Gazetecilerin Rusya Devlet Başkanı Vladimir Putin'in nükleer tehditleri ve NATO'ya yönelik savaş ilanını sorması üzerine ABD Başkanı, “Vladimir Putin hakkında fazla düşünmüyorum” dedi. Ukrayna'nın Rusya topraklarının derinliklerine saldırmak için uzun menzilli füzeler edinme arzusuna ilişkin bir soruya yanıt olarak Biden, “Bunu müzakere edeceğiz” demekle yetindi.

Yapıcı görüşme

İngiltere Başbakanı Keir Starmer ise Birleşik Krallık ve ABD'nin Ukrayna'nın Rus hedeflerini vurmak üzere uzun menzilli füzeler kullanmasına izin verip vermeyeceği konusunda herhangi bir işaret vermedi. Başkan Biden ve üst düzey ABD'li yetkililerle görüşmesinin ardından gazetecilere yaptığı açıklamada, Başkan Biden ile Ukrayna konusunda uzun ve yapıcı görüşmeler gerçekleştirdiğini, Ukrayna'daki savaşı sona erdirmenin Rusya Devlet Başkanı Vladimir Putin'e bağlı olduğunu, Ukrayna'nın kendini savunma hakkını vurguladığını ve Ukrayna'daki strateji konusunda geniş bir müzakere gerçekleştirdiğini söyledi.

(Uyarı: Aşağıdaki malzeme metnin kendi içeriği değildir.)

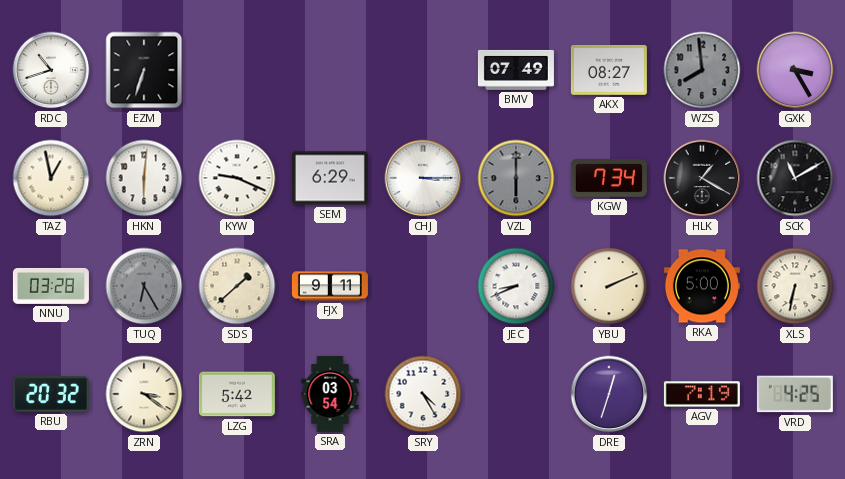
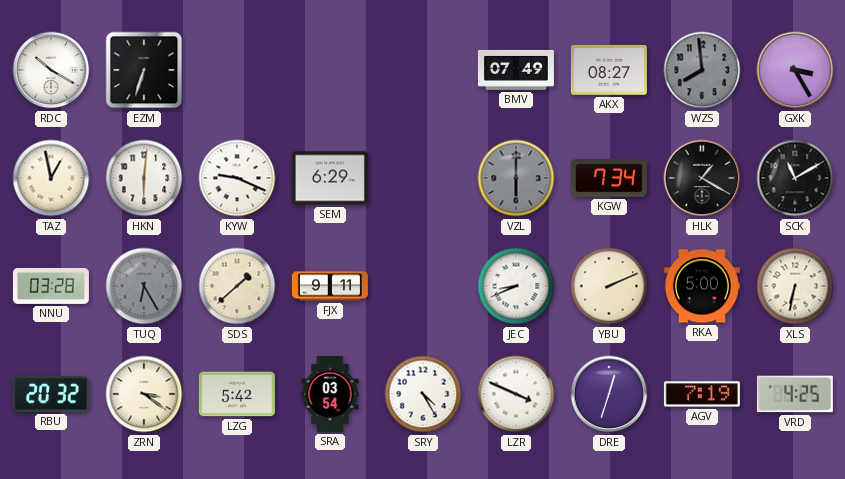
RDC: 10:42 -> 10:20
CHJ: 3:15 -> none
LZR: none -> 3:49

Görüşmelerde İsrail'in Gazze'deki savaşı, “Hamas” tarafından tutulan rehinelerin serbest bırakılması ve derhal ateşkes sağlanması için bir anlaşma yapılması ve Gazze'ye insani yardım akışının arttırılması ihtiyacı ile Hint-Pasifik bölgesinin geleceği de dahil olmak üzere bir dizi jeopolitik konuya değinildiğini açıklayan İngiltere Başbakanı, “ABD ve İngiltere'nin birlikte çalışamayacağı küresel boyutta hiçbir konu yoktur” ifadelerini kullandı.

Adının açıklanmaması kaydıyla konuşan bir İngiliz yetkili, toplantının odak noktasının belirli silahların tartışılmasından ziyade, Ukrayna'nın kendini savunmak için nasıl iyi bir konuma getirilebileceğine dair açık bir konuşma olduğunu belirtti.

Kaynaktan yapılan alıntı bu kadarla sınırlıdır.